Assignment ▸
Output all of the entries beneath, exactly as written.

Extracted page text data:

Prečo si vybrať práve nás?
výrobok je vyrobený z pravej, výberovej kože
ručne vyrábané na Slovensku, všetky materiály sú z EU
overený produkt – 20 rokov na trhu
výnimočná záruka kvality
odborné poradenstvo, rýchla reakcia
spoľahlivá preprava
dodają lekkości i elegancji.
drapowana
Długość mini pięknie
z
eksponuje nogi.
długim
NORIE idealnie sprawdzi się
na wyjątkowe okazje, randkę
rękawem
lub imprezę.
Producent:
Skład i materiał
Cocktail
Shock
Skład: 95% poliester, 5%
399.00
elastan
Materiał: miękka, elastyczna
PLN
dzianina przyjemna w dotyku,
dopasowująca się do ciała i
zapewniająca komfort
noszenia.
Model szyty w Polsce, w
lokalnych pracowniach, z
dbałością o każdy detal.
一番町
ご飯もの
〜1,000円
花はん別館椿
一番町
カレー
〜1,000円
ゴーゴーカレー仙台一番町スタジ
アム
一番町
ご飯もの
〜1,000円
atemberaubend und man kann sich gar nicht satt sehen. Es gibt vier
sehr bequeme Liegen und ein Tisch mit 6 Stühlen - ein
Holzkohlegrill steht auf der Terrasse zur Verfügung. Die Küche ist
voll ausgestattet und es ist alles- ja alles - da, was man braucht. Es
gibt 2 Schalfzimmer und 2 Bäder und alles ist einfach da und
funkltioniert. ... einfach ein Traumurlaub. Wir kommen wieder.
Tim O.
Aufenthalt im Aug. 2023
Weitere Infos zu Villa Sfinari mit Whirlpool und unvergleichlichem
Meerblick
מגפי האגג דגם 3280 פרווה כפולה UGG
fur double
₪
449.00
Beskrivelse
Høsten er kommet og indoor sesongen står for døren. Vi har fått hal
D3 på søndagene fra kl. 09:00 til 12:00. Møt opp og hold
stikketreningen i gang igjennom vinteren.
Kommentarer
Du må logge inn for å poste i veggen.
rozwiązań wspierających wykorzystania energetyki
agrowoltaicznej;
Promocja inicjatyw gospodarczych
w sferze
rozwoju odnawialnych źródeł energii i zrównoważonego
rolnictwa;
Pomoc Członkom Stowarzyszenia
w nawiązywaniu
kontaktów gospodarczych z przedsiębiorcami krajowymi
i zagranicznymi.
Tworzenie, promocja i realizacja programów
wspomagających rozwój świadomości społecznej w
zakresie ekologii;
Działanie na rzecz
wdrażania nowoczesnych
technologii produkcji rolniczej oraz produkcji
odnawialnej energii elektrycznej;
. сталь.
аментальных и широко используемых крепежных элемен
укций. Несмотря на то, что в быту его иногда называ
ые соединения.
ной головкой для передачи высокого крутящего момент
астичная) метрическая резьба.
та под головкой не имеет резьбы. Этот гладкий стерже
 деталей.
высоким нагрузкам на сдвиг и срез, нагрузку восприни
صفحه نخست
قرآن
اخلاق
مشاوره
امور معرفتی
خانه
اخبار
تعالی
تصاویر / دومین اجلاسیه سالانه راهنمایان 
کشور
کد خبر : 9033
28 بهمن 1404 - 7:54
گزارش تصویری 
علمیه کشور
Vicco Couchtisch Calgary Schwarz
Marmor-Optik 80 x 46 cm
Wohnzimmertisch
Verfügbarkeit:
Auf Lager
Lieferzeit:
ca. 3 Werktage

Answer for the task ▸
Prečo si vybrať práve nás?
výrobok je vyrobený z pravej, výberovej kože
ručne vyrábané na Slovensku, všetky materiály sú z EU
overený produkt – 20 rokov na trhu
výnimočná záruka kvality
odborné poradenstvo, rýchla reakcia
spoľahlivá preprava
dodają lekkości i elegancji.
drapowana
Długość mini pięknie
z
eksponuje nogi.
długim
NORIE idealnie sprawdzi się
na wyjątkowe okazje, randkę
rękawem
lub imprezę.
Producent:
Skład i materiał
Cocktail
Shock
Skład: 95% poliester, 5%
399.00
elastan
Materiał: miękka, elastyczna
PLN
dzianina przyjemna w dotyku,
dopasowująca się do ciała i
zapewniająca komfort
noszenia.
Model szyty w Polsce, w
lokalnych pracowniach, z
dbałością o każdy detal.
一番町
ご飯もの
〜1,000円
花はん別館椿
一番町
カレー
〜1,000円
ゴーゴーカレー仙台一番町スタジ
アム
一番町
ご飯もの
〜1,000円
atemberaubend und man kann sich gar nicht satt sehen. Es gibt vier
sehr bequeme Liegen und ein Tisch mit 6 Stühlen - ein
Holzkohlegrill steht auf der Terrasse zur Verfügung. Die Küche ist
voll ausgestattet und es ist alles- ja alles - da, was man braucht. Es
gibt 2 Schalfzimmer und 2 Bäder und alles ist einfach da und
funkltioniert. ... einfach ein Traumurlaub. Wir kommen wieder.
Tim O.
Aufenthalt im Aug. 2023
Weitere Infos zu Villa Sfinari mit Whirlpool und unvergleichlichem
Meerblick
מגפי האגג דגם 3280 פרווה כפולה UGG
fur double
₪
449.00
Beskrivelse
Høsten er kommet og indoor sesongen står for døren. Vi har fått hal
D3 på søndagene fra kl. 09:00 til 12:00. Møt opp og hold
stikketreningen i gang igjennom vinteren.
Kommentarer
Du må logge inn for å poste i veggen.
rozwiązań wspierających wykorzystania energetyki
agrowoltaicznej;
Promocja inicjatyw gospodarczych
w sferze
rozwoju odnawialnych źródeł energii i zrównoważonego
rolnictwa;
Pomoc Członkom Stowarzyszenia
w nawiązywaniu
kontaktów gospodarczych z przedsiębiorcami krajowymi
i zagranicznymi.
Tworzenie, promocja i realizacja programów
wspomagających rozwój świadomości społecznej w
zakresie ekologii;
Działanie na rzecz
wdrażania nowoczesnych
technologii produkcji rolniczej oraz produkcji
odnawialnej energii elektrycznej;
. сталь.
аментальных и широко используемых крепежных элемен
укций. Несмотря на то, что в быту его иногда называ
ые соединения.
ной головкой для передачи высокого крутящего момент
астичная) метрическая резьба.
та под головкой не имеет резьбы. Этот гладкий стерже
 деталей.
высоким нагрузкам на сдвиг и срез, нагрузку восприни
صفحه نخست
قرآن
اخلاق
مشاوره
امور معرفتی
خانه
اخبار
تعالی
تصاویر / دومین اجلاسیه سالانه راهنمایان 
کشور
کد خبر : 9033
28 بهمن 1404 - 7:54
گزارش تصویری 
علمیه کشور
Vicco Couchtisch Calgary Schwarz
Marmor-Optik 80 x 46 cm
Wohnzimmertisch
Verfügbarkeit:
Auf Lager
Lieferzeit:
ca. 3 Werktage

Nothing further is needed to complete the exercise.